What is expected:
Print the data below exactly, but only the lines from the one containing "支付宝网商财神必得支付红包" down to the one containing "zespołu. Nie zamykam się na jedno ustawienie", inclusive.

Exercise data:
————————

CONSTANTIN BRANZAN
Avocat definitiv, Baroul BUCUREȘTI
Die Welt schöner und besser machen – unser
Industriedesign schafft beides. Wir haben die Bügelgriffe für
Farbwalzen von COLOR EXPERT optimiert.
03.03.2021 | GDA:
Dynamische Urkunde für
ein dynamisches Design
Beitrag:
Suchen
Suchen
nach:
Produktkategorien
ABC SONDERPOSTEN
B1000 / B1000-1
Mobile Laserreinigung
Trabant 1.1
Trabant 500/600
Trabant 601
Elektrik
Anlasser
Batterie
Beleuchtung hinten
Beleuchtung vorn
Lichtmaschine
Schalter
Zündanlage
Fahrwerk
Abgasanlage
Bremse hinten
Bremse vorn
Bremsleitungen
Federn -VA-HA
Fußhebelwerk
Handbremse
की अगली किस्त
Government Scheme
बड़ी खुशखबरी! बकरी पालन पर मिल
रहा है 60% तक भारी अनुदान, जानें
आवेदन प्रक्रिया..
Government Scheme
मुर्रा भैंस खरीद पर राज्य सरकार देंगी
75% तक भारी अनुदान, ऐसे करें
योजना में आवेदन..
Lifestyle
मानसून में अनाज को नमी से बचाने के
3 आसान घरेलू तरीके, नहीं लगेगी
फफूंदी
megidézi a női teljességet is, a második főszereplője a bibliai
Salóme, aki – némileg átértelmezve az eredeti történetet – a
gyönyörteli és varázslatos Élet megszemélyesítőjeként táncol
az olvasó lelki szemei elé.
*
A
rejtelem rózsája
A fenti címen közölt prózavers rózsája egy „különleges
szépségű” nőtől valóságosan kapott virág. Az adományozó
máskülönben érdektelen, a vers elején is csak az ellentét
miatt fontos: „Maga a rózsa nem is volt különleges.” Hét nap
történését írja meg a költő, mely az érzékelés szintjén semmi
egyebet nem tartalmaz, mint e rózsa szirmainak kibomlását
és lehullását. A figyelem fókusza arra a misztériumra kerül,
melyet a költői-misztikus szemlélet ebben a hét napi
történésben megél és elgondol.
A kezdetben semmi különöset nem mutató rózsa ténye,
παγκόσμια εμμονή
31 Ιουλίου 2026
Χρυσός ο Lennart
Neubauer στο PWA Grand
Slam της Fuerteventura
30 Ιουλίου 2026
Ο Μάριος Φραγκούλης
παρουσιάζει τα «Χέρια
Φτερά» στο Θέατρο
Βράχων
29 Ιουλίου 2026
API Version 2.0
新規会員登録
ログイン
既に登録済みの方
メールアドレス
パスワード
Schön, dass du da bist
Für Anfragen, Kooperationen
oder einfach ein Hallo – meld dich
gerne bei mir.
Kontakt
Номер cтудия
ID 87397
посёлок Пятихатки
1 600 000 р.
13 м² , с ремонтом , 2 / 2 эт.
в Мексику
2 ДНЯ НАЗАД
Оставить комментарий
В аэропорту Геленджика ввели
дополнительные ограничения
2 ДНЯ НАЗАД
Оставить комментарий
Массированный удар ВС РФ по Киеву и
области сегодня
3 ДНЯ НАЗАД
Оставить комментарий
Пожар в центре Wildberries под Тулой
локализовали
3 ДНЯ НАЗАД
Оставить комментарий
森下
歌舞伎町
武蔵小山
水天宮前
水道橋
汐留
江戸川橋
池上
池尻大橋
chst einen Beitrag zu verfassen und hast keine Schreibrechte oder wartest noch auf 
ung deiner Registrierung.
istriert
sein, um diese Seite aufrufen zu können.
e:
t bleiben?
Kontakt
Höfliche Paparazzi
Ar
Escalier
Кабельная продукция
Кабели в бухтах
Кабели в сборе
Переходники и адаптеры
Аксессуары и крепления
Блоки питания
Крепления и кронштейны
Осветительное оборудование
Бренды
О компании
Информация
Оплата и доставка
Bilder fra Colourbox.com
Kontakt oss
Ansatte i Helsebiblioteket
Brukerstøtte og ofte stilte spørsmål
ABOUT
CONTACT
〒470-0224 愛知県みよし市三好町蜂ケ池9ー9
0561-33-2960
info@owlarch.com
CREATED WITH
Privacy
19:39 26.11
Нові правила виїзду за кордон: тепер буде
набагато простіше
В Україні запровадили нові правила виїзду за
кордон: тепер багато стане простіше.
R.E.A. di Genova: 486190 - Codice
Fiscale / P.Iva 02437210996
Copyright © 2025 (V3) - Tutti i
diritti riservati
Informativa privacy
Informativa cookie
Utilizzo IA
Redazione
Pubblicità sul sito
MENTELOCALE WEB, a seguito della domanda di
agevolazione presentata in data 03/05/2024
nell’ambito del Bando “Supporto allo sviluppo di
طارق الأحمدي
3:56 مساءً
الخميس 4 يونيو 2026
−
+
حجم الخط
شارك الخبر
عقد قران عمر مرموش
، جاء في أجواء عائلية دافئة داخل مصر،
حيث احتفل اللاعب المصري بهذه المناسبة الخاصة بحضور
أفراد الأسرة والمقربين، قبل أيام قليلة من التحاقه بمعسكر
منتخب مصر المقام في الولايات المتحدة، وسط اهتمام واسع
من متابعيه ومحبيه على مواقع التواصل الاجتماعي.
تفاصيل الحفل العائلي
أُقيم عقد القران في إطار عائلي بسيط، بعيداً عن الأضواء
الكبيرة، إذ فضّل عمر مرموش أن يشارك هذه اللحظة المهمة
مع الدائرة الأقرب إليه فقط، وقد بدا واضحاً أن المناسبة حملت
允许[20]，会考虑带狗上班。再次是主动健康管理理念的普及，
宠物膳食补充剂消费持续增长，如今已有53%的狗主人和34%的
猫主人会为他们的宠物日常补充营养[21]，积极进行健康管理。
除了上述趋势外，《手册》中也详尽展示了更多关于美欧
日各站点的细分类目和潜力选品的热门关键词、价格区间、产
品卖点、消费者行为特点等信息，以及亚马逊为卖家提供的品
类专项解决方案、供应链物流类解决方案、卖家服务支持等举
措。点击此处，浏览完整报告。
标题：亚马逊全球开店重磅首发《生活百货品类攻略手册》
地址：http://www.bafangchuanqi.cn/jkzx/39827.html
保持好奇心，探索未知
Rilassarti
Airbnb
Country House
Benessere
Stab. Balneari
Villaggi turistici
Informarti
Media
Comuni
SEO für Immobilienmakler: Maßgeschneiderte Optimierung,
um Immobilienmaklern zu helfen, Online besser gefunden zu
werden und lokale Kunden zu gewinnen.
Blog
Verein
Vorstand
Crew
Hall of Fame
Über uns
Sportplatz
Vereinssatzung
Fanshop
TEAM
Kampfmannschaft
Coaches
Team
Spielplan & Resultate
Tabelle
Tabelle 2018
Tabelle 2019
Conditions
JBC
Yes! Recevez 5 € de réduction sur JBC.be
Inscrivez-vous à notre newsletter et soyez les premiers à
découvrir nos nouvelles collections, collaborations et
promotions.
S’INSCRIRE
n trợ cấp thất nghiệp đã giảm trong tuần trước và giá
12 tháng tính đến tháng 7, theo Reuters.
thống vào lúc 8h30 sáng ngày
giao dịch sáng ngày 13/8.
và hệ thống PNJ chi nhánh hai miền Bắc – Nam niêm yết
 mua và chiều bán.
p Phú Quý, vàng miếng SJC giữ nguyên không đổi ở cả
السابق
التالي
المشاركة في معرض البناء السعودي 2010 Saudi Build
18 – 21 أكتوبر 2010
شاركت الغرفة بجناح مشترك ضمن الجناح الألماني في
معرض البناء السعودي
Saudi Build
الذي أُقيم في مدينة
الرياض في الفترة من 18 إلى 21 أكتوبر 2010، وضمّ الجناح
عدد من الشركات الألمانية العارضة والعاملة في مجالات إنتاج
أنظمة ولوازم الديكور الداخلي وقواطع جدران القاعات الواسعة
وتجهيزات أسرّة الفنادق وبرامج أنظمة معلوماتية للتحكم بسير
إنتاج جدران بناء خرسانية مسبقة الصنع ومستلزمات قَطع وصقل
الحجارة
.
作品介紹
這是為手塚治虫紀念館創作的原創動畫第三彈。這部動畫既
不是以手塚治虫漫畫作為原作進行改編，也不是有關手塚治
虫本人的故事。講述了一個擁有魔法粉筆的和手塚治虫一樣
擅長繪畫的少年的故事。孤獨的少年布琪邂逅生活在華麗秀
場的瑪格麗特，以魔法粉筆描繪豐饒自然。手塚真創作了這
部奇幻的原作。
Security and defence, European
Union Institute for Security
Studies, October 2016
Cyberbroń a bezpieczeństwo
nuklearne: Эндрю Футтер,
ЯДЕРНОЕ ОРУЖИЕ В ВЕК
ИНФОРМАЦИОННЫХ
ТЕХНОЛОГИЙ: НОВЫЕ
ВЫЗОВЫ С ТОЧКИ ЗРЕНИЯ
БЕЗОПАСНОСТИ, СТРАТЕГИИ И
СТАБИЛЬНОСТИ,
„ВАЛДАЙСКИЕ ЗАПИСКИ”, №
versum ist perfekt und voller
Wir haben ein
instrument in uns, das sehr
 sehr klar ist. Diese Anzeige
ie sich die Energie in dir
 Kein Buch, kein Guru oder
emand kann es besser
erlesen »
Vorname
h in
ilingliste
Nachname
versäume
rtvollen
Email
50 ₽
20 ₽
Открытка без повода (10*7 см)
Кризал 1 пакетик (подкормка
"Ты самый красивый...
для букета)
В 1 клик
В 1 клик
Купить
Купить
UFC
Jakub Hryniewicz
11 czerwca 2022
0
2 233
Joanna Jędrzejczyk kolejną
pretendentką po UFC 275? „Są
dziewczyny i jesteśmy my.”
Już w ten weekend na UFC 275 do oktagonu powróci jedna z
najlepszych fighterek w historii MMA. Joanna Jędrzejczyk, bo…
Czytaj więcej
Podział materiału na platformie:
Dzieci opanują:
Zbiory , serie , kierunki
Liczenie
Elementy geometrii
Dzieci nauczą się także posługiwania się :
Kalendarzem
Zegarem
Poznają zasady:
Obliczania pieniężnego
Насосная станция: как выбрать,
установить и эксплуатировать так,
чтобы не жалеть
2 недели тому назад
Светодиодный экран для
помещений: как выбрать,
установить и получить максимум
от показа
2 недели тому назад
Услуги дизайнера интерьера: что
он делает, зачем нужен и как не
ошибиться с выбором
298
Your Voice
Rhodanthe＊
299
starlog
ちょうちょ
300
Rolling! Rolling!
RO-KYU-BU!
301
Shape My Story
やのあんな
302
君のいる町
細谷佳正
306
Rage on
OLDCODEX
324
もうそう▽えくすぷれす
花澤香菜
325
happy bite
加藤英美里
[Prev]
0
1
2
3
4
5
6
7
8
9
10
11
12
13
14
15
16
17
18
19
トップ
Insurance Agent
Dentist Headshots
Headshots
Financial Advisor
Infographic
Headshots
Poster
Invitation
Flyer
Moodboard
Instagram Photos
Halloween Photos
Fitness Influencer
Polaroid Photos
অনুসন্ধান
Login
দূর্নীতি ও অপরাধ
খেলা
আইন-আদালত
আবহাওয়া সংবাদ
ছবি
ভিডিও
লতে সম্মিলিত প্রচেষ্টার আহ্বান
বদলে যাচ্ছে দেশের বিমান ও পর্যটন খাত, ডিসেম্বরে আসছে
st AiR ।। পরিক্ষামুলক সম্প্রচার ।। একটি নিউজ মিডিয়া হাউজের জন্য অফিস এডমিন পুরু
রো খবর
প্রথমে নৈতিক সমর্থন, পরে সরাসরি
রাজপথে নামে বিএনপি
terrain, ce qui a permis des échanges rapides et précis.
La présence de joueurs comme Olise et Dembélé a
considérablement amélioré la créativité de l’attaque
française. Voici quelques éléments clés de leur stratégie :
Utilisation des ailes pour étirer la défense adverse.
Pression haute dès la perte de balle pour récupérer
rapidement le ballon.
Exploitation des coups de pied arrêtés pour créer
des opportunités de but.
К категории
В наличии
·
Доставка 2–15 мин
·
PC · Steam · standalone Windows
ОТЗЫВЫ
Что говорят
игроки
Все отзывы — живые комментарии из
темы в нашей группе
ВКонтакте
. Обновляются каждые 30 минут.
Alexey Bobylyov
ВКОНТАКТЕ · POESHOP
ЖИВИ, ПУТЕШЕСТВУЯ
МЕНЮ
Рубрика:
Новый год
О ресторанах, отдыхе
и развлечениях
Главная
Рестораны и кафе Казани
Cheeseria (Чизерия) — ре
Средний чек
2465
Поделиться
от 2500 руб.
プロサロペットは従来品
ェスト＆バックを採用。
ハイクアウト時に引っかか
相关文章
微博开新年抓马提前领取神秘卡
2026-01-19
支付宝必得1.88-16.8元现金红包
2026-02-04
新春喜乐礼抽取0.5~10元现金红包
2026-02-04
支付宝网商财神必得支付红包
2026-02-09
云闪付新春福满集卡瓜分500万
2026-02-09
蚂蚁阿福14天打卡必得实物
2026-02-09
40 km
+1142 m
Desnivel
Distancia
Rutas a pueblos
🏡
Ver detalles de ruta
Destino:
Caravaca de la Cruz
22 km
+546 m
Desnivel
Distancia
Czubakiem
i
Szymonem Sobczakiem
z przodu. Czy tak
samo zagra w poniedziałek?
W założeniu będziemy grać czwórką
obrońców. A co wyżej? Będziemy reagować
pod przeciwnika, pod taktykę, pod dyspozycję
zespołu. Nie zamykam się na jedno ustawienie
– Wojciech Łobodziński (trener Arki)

————————

Exercise result:
支付宝网商财神必得支付红包
2026-02-09
云闪付新春福满集卡瓜分500万
2026-02-09
蚂蚁阿福14天打卡必得实物
2026-02-09
40 km
+1142 m
Desnivel
Distancia
Rutas a pueblos
🏡
Ver detalles de ruta
Destino:
Caravaca de la Cruz
22 km
+546 m
Desnivel
Distancia
Czubakiem
i
Szymonem Sobczakiem
z przodu. Czy tak
samo zagra w poniedziałek?
W założeniu będziemy grać czwórką
obrońców. A co wyżej? Będziemy reagować
pod przeciwnika, pod taktykę, pod dyspozycję
zespołu. Nie zamykam się na jedno ustawienie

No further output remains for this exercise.